Stay Someplace Where You'll Meet People

People sometimes warn solo female travelers to get hotel rooms to protect themselves, but many shared living spaces are perfectly safe, says Horgan. Hostels, host families, and shared Airbnbs not only are more affordable but also help you meet people.


Take Photos Of Critical Documents

You never know what might get lost, so Horgan recommends keeping photos of your passport, insurance card, and any other critical documents on your phone — or, even better, in the cloud, so you can get them even if you lose your phone.


Know Where You're Going

Check out maps of the area where you'll be traveling in advance, and look up routes before you walk around. Try to carry yourself like you know where you're going, because people might try to take advantage of those who look scared or lost, says Horgan.
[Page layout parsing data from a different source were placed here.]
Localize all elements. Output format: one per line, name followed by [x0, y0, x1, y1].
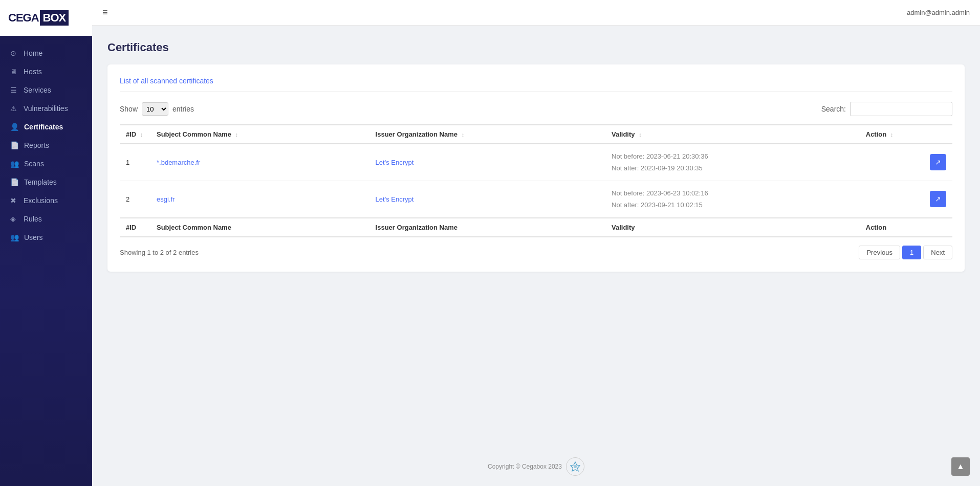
user-email: admin@admin.admin [907, 9, 970, 16]
footer-logo-icon [570, 461, 581, 472]
table-row: 1 *.bdemarche.fr Let's Encrypt Not befor… [120, 144, 952, 181]
sort-subject-icon[interactable]: ↕ [235, 131, 238, 138]
footer-col-id: #ID [120, 218, 150, 237]
table-row: 2 esgi.fr Let's Encrypt Not before: 2023… [120, 181, 952, 217]
hamburger-button[interactable]: ≡ [102, 7, 108, 18]
show-entries: Show 10 25 50 100 entries [120, 102, 194, 116]
sidebar-item-exclusions-label: Exclusions [24, 196, 58, 205]
footer-logo [566, 457, 584, 476]
sidebar-item-templates[interactable]: 📄 Templates [0, 173, 92, 191]
sidebar-item-certificates[interactable]: 👤 Certificates [0, 118, 92, 136]
page-1-button[interactable]: 1 [902, 246, 921, 259]
page-title: Certificates [107, 41, 965, 54]
sidebar-item-templates-label: Templates [24, 178, 57, 186]
pagination-row: Showing 1 to 2 of 2 entries Previous 1 N… [120, 246, 952, 259]
col-subject: Subject Common Name ↕ [150, 125, 369, 144]
card-subtitle: List of all scanned certificates [120, 77, 952, 92]
table-footer-row: #ID Subject Common Name Issuer Organizat… [120, 218, 952, 237]
sort-id-icon[interactable]: ↕ [140, 131, 143, 138]
validity-not-after-2: Not after: 2023-09-21 10:02:15 [612, 199, 854, 211]
validity-not-after-1: Not after: 2023-09-19 20:30:35 [612, 162, 854, 174]
cell-subject-1: *.bdemarche.fr [150, 144, 369, 181]
sidebar-item-services-label: Services [24, 86, 51, 94]
cell-issuer-1: Let's Encrypt [369, 144, 605, 181]
sidebar-item-rules[interactable]: ◈ Rules [0, 210, 92, 228]
search-label: Search: [821, 105, 846, 113]
next-button[interactable]: Next [923, 246, 952, 259]
topbar: ≡ admin@admin.admin [92, 0, 980, 26]
sidebar: CEGA BOX ⊙ Home 🖥 Hosts ☰ Services ⚠ Vul… [0, 0, 92, 486]
sidebar-item-scans-label: Scans [24, 160, 44, 168]
entries-select[interactable]: 10 25 50 100 [142, 102, 168, 116]
sidebar-item-reports[interactable]: 📄 Reports [0, 136, 92, 154]
main-content: ≡ admin@admin.admin Certificates List of… [92, 0, 980, 486]
footer: Copyright © Cegabox 2023 [92, 447, 980, 486]
page-content: Certificates List of all scanned certifi… [92, 26, 980, 447]
sort-validity-icon[interactable]: ↕ [639, 131, 642, 138]
sidebar-item-users[interactable]: 👥 Users [0, 228, 92, 247]
validity-not-before-1: Not before: 2023-06-21 20:30:36 [612, 150, 854, 162]
sidebar-item-services[interactable]: ☰ Services [0, 81, 92, 99]
sidebar-item-home-label: Home [24, 49, 42, 57]
view-button-2[interactable]: ↗ [930, 191, 946, 207]
sidebar-item-hosts-label: Hosts [24, 68, 42, 76]
previous-button[interactable]: Previous [859, 246, 900, 259]
cell-subject-2: esgi.fr [150, 181, 369, 217]
cell-action-1: ↗ [860, 144, 952, 181]
sidebar-item-vulnerabilities[interactable]: ⚠ Vulnerabilities [0, 99, 92, 118]
table-header-row: #ID ↕ Subject Common Name ↕ Issuer Organ… [120, 125, 952, 144]
pagination-buttons: Previous 1 Next [859, 246, 952, 259]
show-label: Show [120, 105, 138, 113]
hosts-icon: 🖥 [10, 68, 18, 76]
col-validity: Validity ↕ [605, 125, 860, 144]
col-issuer: Issuer Organization Name ↕ [369, 125, 605, 144]
templates-icon: 📄 [10, 178, 19, 186]
pagination-info: Showing 1 to 2 of 2 entries [120, 249, 199, 256]
sort-issuer-icon[interactable]: ↕ [462, 131, 465, 138]
footer-col-action: Action [860, 218, 952, 237]
sidebar-item-users-label: Users [24, 233, 43, 241]
footer-col-issuer: Issuer Organization Name [369, 218, 605, 237]
reports-icon: 📄 [10, 141, 19, 149]
sidebar-item-scans[interactable]: 👥 Scans [0, 154, 92, 173]
svg-point-0 [574, 465, 577, 468]
cell-validity-2: Not before: 2023-06-23 10:02:16 Not afte… [605, 181, 860, 217]
col-action: Action ↕ [860, 125, 952, 144]
sidebar-item-exclusions[interactable]: ✖ Exclusions [0, 191, 92, 210]
users-icon: 👥 [10, 233, 19, 241]
sidebar-item-home[interactable]: ⊙ Home [0, 44, 92, 62]
logo-container: CEGA BOX [0, 0, 92, 36]
sidebar-item-vulnerabilities-label: Vulnerabilities [24, 104, 68, 113]
vulnerabilities-icon: ⚠ [10, 104, 18, 113]
footer-col-validity: Validity [605, 218, 860, 237]
footer-col-subject: Subject Common Name [150, 218, 369, 237]
home-icon: ⊙ [10, 49, 18, 57]
certificates-table: #ID ↕ Subject Common Name ↕ Issuer Organ… [120, 124, 952, 237]
cell-validity-1: Not before: 2023-06-21 20:30:36 Not afte… [605, 144, 860, 181]
validity-not-before-2: Not before: 2023-06-23 10:02:16 [612, 187, 854, 199]
copyright-text: Copyright © Cegabox 2023 [488, 463, 562, 470]
cell-action-2: ↗ [860, 181, 952, 217]
entries-label: entries [172, 105, 194, 113]
logo-cega-text: CEGA [8, 11, 39, 25]
logo: CEGA BOX [8, 10, 69, 26]
certificates-card: List of all scanned certificates Show 10… [107, 64, 965, 272]
certificates-icon: 👤 [10, 123, 19, 131]
cell-issuer-2: Let's Encrypt [369, 181, 605, 217]
col-id: #ID ↕ [120, 125, 150, 144]
external-link-icon-1: ↗ [935, 158, 941, 166]
view-button-1[interactable]: ↗ [930, 154, 946, 170]
external-link-icon-2: ↗ [935, 195, 941, 203]
sort-action-icon[interactable]: ↕ [890, 131, 894, 138]
cell-id-2: 2 [120, 181, 150, 217]
search-box: Search: [821, 102, 952, 116]
sidebar-item-hosts[interactable]: 🖥 Hosts [0, 62, 92, 81]
exclusions-icon: ✖ [10, 196, 18, 205]
sidebar-nav: ⊙ Home 🖥 Hosts ☰ Services ⚠ Vulnerabilit… [0, 36, 92, 486]
logo-box-text: BOX [40, 10, 69, 26]
search-input[interactable] [850, 102, 952, 116]
scans-icon: 👥 [10, 160, 19, 168]
scroll-top-button[interactable]: ▲ [951, 457, 970, 476]
sidebar-item-certificates-label: Certificates [24, 123, 63, 131]
cell-id-1: 1 [120, 144, 150, 181]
Ask Locals For Recommendations

Asking about restaurants or stores is a great way to break the ice, and it'll also help you get around like a local instead of a tourist, says Horgan.


Take A Class

Another way to get to know new people is to sign up for a yoga class, cooking class, or whatever kind of class fits your fancy. Your instructor's bound to know a lot about the city. Horgan recommends checking out for classes and other group activities.

"The key is to tailor your trip to ensure you have experiences that will be worthwhile for you," says Horgan. "Don’t let anyone deter you from taking the trip you want to take just because you’re traveling solo."